Our research has identified three spinal cord injury (SCI) centres that have developed local solutions to these access issues. All three SCI centres have created a highly skilled, multi-disciplinary team dedicated to managing respiratory issues, including SDB. Routine screening and diagnosis is performed with portable, automated equipment and the collaborative decision on whether treatment is indicated, and the type of treatment, is based on test results, patient symptoms and patient wishes. These findings demonstrate that is feasible for multi-disciplinary SCI rehabilitation teams to independently manage un-complicated SDB without external referral.

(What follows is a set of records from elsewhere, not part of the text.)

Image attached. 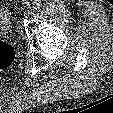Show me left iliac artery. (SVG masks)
Masks as SVG:
<instances>
[{"mask_svg":"<svg viewBox=\"0 0 113 113\" xmlns=\"http://www.w3.org/2000/svg\"><path fill=\"white\" fill-rule=\"evenodd\" d=\"M41 6H42V3L40 0L34 1V3H33L34 10H38Z\"/></svg>","mask_w":113,"mask_h":113,"instance_id":"44dca946","label":"left iliac artery"}]
</instances>
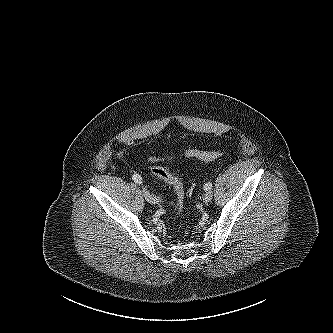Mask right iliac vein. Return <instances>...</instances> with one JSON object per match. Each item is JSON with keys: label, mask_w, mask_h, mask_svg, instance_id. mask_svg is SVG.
I'll list each match as a JSON object with an SVG mask.
<instances>
[{"label": "right iliac vein", "mask_w": 333, "mask_h": 333, "mask_svg": "<svg viewBox=\"0 0 333 333\" xmlns=\"http://www.w3.org/2000/svg\"><path fill=\"white\" fill-rule=\"evenodd\" d=\"M142 192H143V196L145 197V199L149 203H151V204H155L156 203V200H157L156 197H154V195H152L147 188L143 187L142 188Z\"/></svg>", "instance_id": "63e3f726"}]
</instances>
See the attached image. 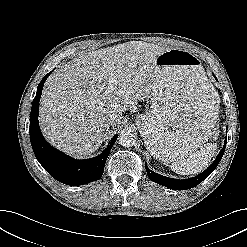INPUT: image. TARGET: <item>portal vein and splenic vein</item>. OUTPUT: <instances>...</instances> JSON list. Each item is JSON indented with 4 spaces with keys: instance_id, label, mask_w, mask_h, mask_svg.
<instances>
[{
    "instance_id": "portal-vein-and-splenic-vein-1",
    "label": "portal vein and splenic vein",
    "mask_w": 247,
    "mask_h": 247,
    "mask_svg": "<svg viewBox=\"0 0 247 247\" xmlns=\"http://www.w3.org/2000/svg\"><path fill=\"white\" fill-rule=\"evenodd\" d=\"M108 89H109L110 91H113V90L115 89V80H113V81H111V82L109 83Z\"/></svg>"
}]
</instances>
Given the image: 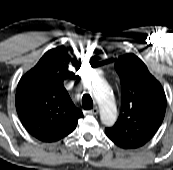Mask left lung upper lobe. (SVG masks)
<instances>
[{
    "instance_id": "obj_1",
    "label": "left lung upper lobe",
    "mask_w": 173,
    "mask_h": 170,
    "mask_svg": "<svg viewBox=\"0 0 173 170\" xmlns=\"http://www.w3.org/2000/svg\"><path fill=\"white\" fill-rule=\"evenodd\" d=\"M122 87V107L114 126L105 129L110 140L124 149L143 146L160 127L166 96L158 80L134 54L115 63Z\"/></svg>"
}]
</instances>
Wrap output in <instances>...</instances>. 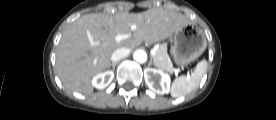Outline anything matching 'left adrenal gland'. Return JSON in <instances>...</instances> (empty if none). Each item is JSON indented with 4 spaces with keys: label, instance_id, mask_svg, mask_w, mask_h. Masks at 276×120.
<instances>
[{
    "label": "left adrenal gland",
    "instance_id": "left-adrenal-gland-1",
    "mask_svg": "<svg viewBox=\"0 0 276 120\" xmlns=\"http://www.w3.org/2000/svg\"><path fill=\"white\" fill-rule=\"evenodd\" d=\"M153 64V57L150 58V62H149V65H152Z\"/></svg>",
    "mask_w": 276,
    "mask_h": 120
}]
</instances>
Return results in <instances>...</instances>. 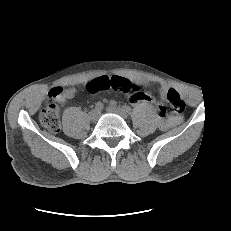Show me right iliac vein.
I'll use <instances>...</instances> for the list:
<instances>
[{
    "label": "right iliac vein",
    "instance_id": "right-iliac-vein-1",
    "mask_svg": "<svg viewBox=\"0 0 231 231\" xmlns=\"http://www.w3.org/2000/svg\"><path fill=\"white\" fill-rule=\"evenodd\" d=\"M99 114H100V112L97 111L96 109H94L89 113V117L92 121H96L99 117Z\"/></svg>",
    "mask_w": 231,
    "mask_h": 231
}]
</instances>
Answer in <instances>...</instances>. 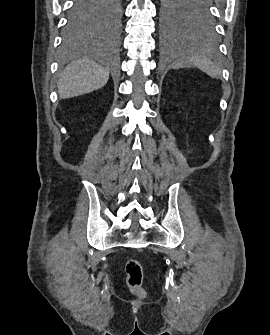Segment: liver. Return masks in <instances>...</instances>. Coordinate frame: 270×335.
<instances>
[{
    "label": "liver",
    "instance_id": "liver-1",
    "mask_svg": "<svg viewBox=\"0 0 270 335\" xmlns=\"http://www.w3.org/2000/svg\"><path fill=\"white\" fill-rule=\"evenodd\" d=\"M109 70L101 68L90 60L72 62L64 70L58 80V94L60 98H74L81 94H89L99 90L107 84Z\"/></svg>",
    "mask_w": 270,
    "mask_h": 335
}]
</instances>
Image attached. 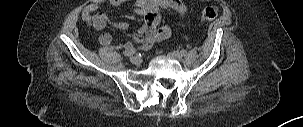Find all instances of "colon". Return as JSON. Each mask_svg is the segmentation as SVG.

This workshop will provide participants with background knowledge on the epidemiology of SDB in SCI. It will describe the latest evidence on ambulatory diagnostic and treatment methods and alternatives to specialist sleep services. Participants will hear from the SCI rehabilitation centres that have developed “in-house” models of managing SDB and be encouraged to consider local solutions for their setting. Finally, participants will be invited to contribute to the design of planned prospective trials to test the implementation of alternative models of SDB management in SCI.

Session outline:
- Professor David Berlowitz - "Overview of the latest research on epidemiology and treatment of SDB in SCI" (10 minutes)
- Dr. Marnie Graco - "Models of SDB management in SCI" (10 minutes)
- Dr. David Gobets - "Example of a comprehensive SDB service within an SCI centre in the Netherlands" (15 minutes)
- Dr. Colleen O’Connell - "Ambulatory diagnostic and treatment techniques for SDB in SCI" (15 minutes)
- Facilitated discussion:
"What other local solutions might address the under-diagnosis and treatment of SDB?" and
"What are the barriers and enablers to SCI centres providing SDB diagnosis and treatment services?" (25 minutes)
- Dr. Marnie Graco - "Future research opportunities" (10 minutes)
- Professor David Berlowitz - Summation of session ( 5 minutes)

Biography

Dr. Marnie Graco is a physiotherapist with a Masters of Public Health. Her PhD thesis (University of Melbourne) investigated the clinical management of obstructive sleep apnoea in people with tetraplegia. Her research sits broadly within a knowledge translation framework and she is experienced in a variety of qualitative and quantitative methodologies. She works at Alfred Health (Melbourne) as Allied Health Research and Translation Lead, where her role is to build capacity for allied health clinicians and departments to undertake knowledge translation research.